» **Exercise objective**
What is needed is an exact reproduction of the lines in the records below, starting at the line with "lary in 2027. According to" and ending at the line with "he misery inflicted by the pandemic.", both included, and nothing else; pictures stay out.

» **Material for this task**
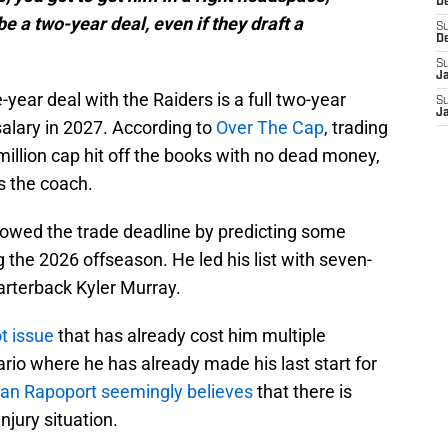
D
e a two-year deal, even if they draft a
S
D
S
J
-year deal with the Raiders is a full two-year
S
J
lary in 2027. According to
Over The Cap
, trading
million cap hit off the books with no dead money,
is the coach.
lowed the trade deadline by predicting some
 the 2026 offseason. He led his list with seven-
arterback Kyler Murray.
ot issue
that has already cost him multiple
rio where he has already made his last start for
Ian Rapoport seemingly believes
that there is
njury situation.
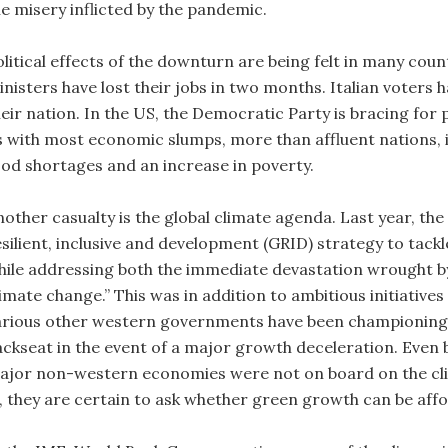
he misery inflicted by the pandemic.
olitical effects of the downturn are being felt in many cou
nisters have lost their jobs in two months. Italian voters h
heir nation. In the US, the Democratic Party is bracing for 
s with most economic slumps, more than affluent nations, it
ood shortages and an increase in poverty.
nother casualty is the global climate agenda. Last year, t
esilient, inclusive and development (GRID) strategy to tack
hile addressing both the immediate devastation wrought b
imate change.” This was in addition to ambitious initiative
arious other western governments have been championing fo
ackseat in the event of a major growth deceleration. Even 
ajor non-western economies were not on board on the climat
n, they are certain to ask whether green growth can be aff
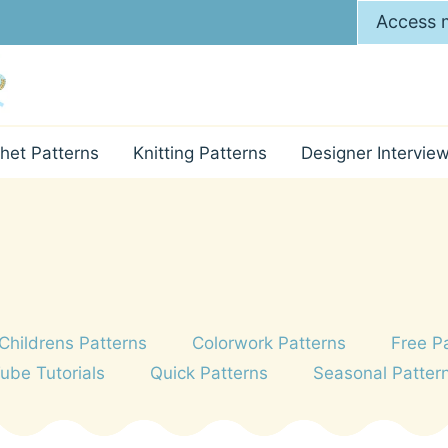
Access m
het Patterns
Knitting Patterns
Designer Intervie
Childrens Patterns
Colorwork Patterns
Free P
Tube Tutorials
Quick Patterns
Seasonal Patter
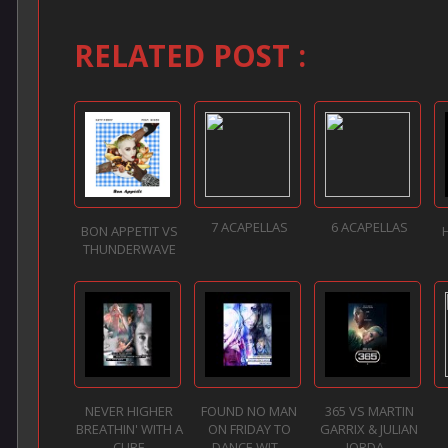
RELATED POST :
7 ACAPELLAS
6 ACAPELLAS
BON APPETIT VS
THUNDERWAVE
NEVER HIGHER
FOUND NO MAN
365 VS MARTIN
BREATHIN' WITH A
ON FRIDAY TO
GARRIX & JULIAN
CURE
DANCE WIT...
JORDA...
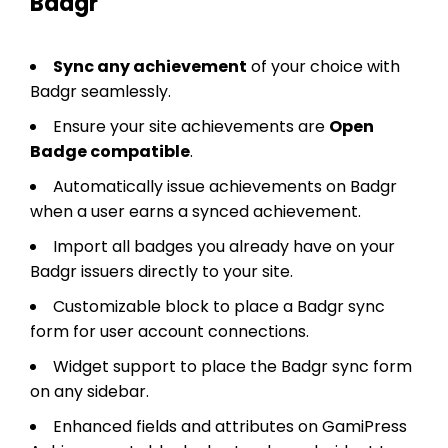
Badgr
Sync any achievement
of your choice with
Badgr seamlessly.
Ensure your site achievements are
Open
Badge compatible
.
Automatically issue achievements on Badgr
when a user earns a synced achievement.
Import all badges you already have on your
Badgr issuers directly to your site.
Customizable block to place a Badgr sync
form for user account connections.
Widget support to place the Badgr sync form
on any sidebar.
Enhanced fields and attributes on GamiPress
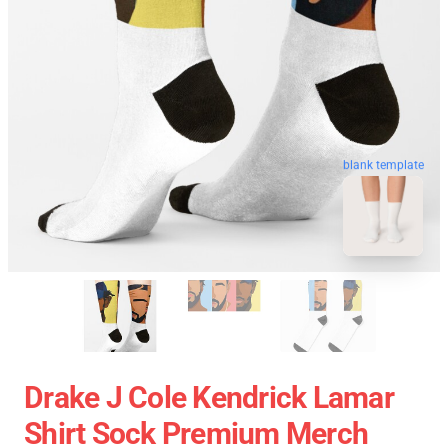
blank template
Drake J Cole Kendrick Lamar
Shirt Sock Premium Merch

» **Finished exercise**
lary in 2027. According to
Over The Cap
, trading
million cap hit off the books with no dead money,
is the coach.
lowed the trade deadline by predicting some
 the 2026 offseason. He led his list with seven-
arterback Kyler Murray.
ot issue
that has already cost him multiple
rio where he has already made his last start for
Ian Rapoport seemingly believes
that there is
njury situation.
he misery inflicted by the pandemic.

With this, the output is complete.